◆ **Stored dataset items**

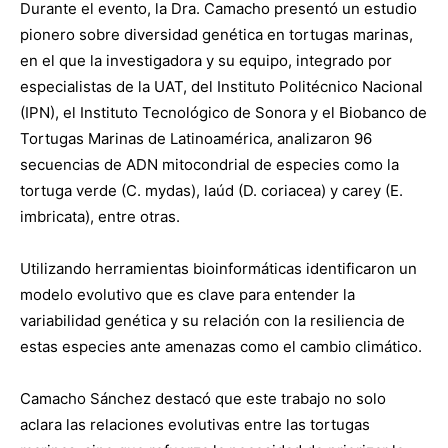
Durante el evento, la Dra. Camacho presentó un estudio
pionero sobre diversidad genética en tortugas marinas,
en el que la investigadora y su equipo, integrado por
especialistas de la UAT, del Instituto Politécnico Nacional
(IPN), el Instituto Tecnológico de Sonora y el Biobanco de
Tortugas Marinas de Latinoamérica, analizaron 96
secuencias de ADN mitocondrial de especies como la
tortuga verde (C. mydas), laúd (D. coriacea) y carey (E.
imbricata), entre otras.
Utilizando herramientas bioinformáticas identificaron un
modelo evolutivo que es clave para entender la
variabilidad genética y su relación con la resiliencia de
estas especies ante amenazas como el cambio climático.
Camacho Sánchez destacó que este trabajo no solo
aclara las relaciones evolutivas entre las tortugas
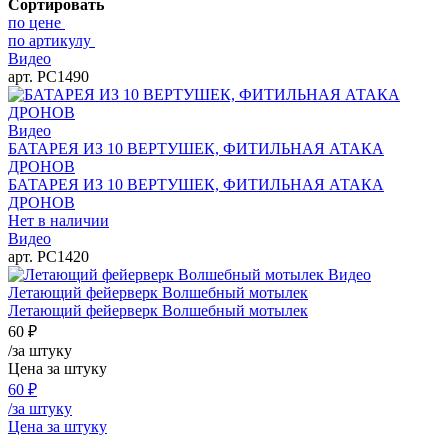
Сортировать
по цене
по артикулу
Видео
арт. РС1490
Видео
БАТАРЕЯ ИЗ 10 ВЕРТУШЕК, ФИТИЛЬНАЯ АТАКА
ДРОНОВ
БАТАРЕЯ ИЗ 10 ВЕРТУШЕК, ФИТИЛЬНАЯ АТАКА
ДРОНОВ
Нет в наличии
Видео
арт. РС1420
Видео
Летающий фейерверк Волшебный мотылек
Летающий фейерверк Волшебный мотылек
60
₽
/за штуку
Цена за штуку
60
₽
/за штуку
Цена за штуку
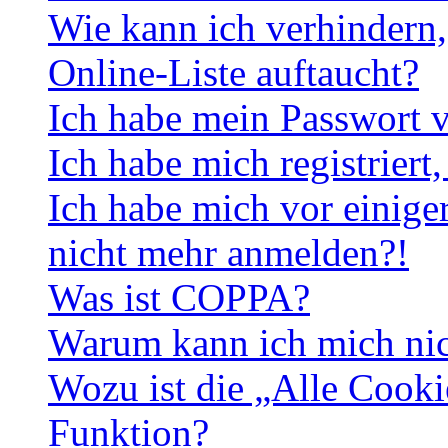
Wie kann ich verhindern,
Online-Liste auftaucht?
Ich habe mein Passwort v
Ich habe mich registriert
Ich habe mich vor einiger
nicht mehr anmelden?!
Was ist COPPA?
Warum kann ich mich nich
Wozu ist die „Alle Cooki
Funktion?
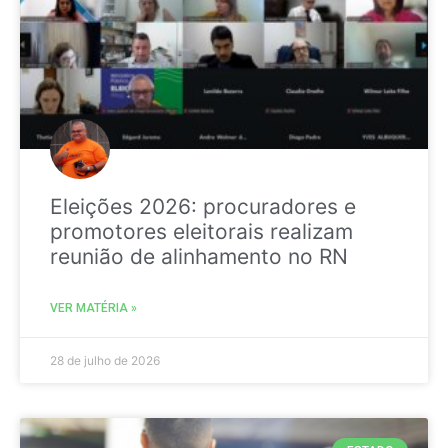
Eleições 2026: procuradores e
promotores eleitorais realizam
reunião de alinhamento no RN
VER MATÉRIA »
28 de julho de 2026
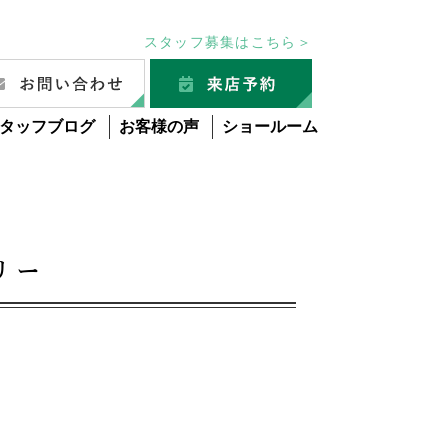
スタッフ募集はこちら＞
タッフブログ
お客様の声
ショールーム
リー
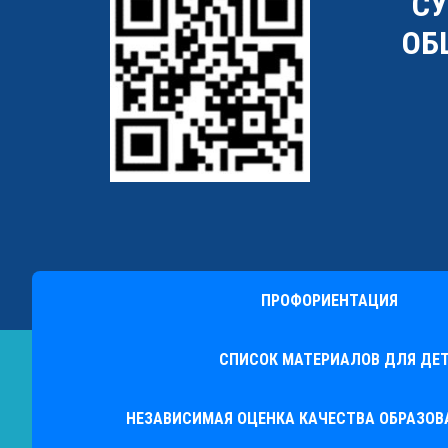
"С
ОБ
ПРОФОРИЕНТАЦИЯ
СПИСОК МАТЕРИАЛОВ ДЛЯ ДЕТ
НЕЗАВИСИМАЯ ОЦЕНКА КАЧЕСТВА ОБРАЗО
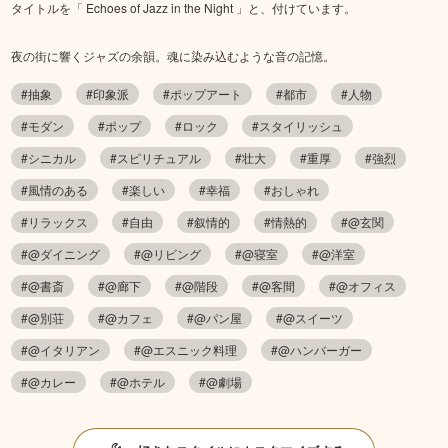
タイトルを「 Echoes of Jazz in the Night 」と、付けています。
夜の街に響くジャズの余韻。魂に染み込むような音の記憶。
#抽象
#印象派
#ポップアート
#都市
#人物
#モダン
#ポップ
#ロック
#スタイリッシュ
#シニカル
#スピリチュアル
#壮大
#重厚
#強烈
#風情のある
#楽しい
#幸福
#おしゃれ
#リラックス
#自由
#叙情的
#情熱的
#@玄関
#@ダイニング
#@リビング
#@寝室
#@洋室
#@書斎
#@廊下
#@階段
#@客間
#@オフィス
#@別荘
#@カフェ
#@パン屋
#@スイーツ
#@イタリアン
#@エスニック料理
#@ハンバーガー
#@カレー
#@ホテル
#@劇場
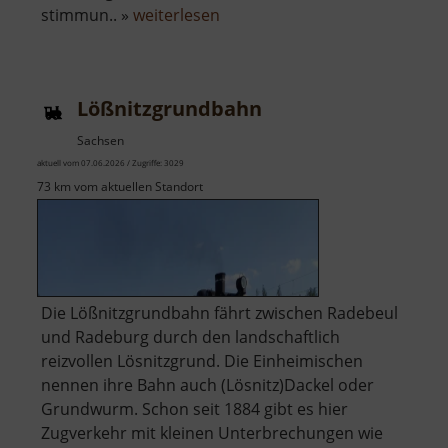
über
stimmun.. »
weiterlesen
Schloßmühle
Radeberg
Lößnitzgrundbahn
Sachsen
aktuell vom 07.06.2026 / Zugriffe: 3029
73 km vom aktuellen Standort
Die Lößnitzgrundbahn fährt zwischen Radebeul
und Radeburg durch den landschaftlich
reizvollen Lösnitzgrund. Die Einheimischen
nennen ihre Bahn auch (Lösnitz)Dackel oder
Grundwurm. Schon seit 1884 gibt es hier
Zugverkehr mit kleinen Unterbrechungen wie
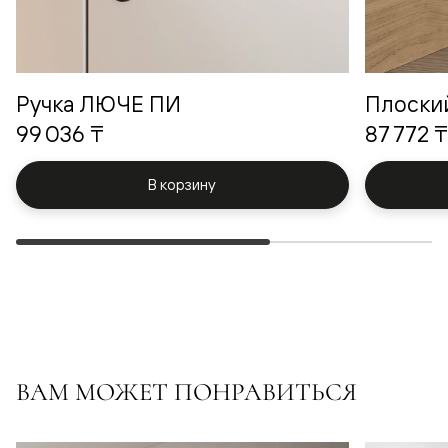
Ручка ЛЮЧЕ ПИ
Плоски
99 036 ₸
87 772 ₸
В корзину
ВАМ МОЖЕТ ПОНРАВИТЬСЯ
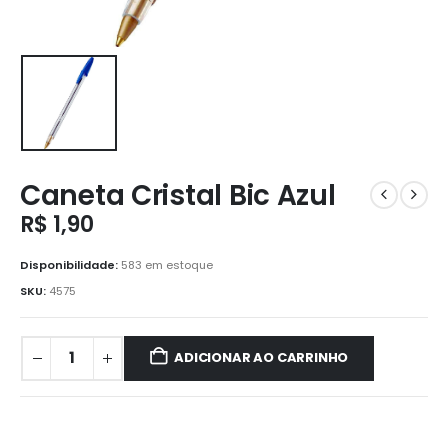
Caneta Cristal Bic Azul
R$
1,90
Disponibilidade:
583 em estoque
SKU:
4575
ADICIONAR AO CARRINHO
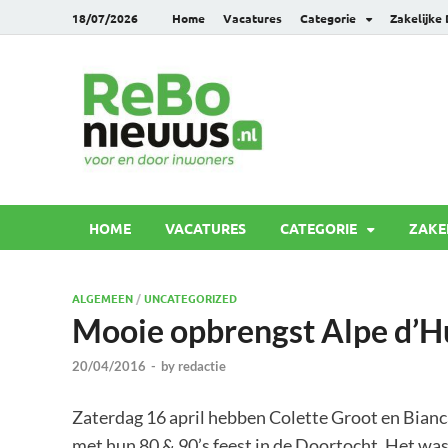
18/07/2026
Home
Vacatures
Categorie
Zakelijke
Rebonie
Voor en door inwoners
HOME
VACATURES
CATEGORIE
ZAKE
ALGEMEEN
/
UNCATEGORIZED
Mooie opbrengst Alpe d’H
20/04/2016
-
by
redactie
Zaterdag 16 april hebben Colette Groot en Bian
met hun 80 & 90’s feest in de Doortocht. Het was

◆ **Work to complete**
If a line in the entries above contains the word "genética", count it, and give only the final number.

◆ **Output of the exercise**
2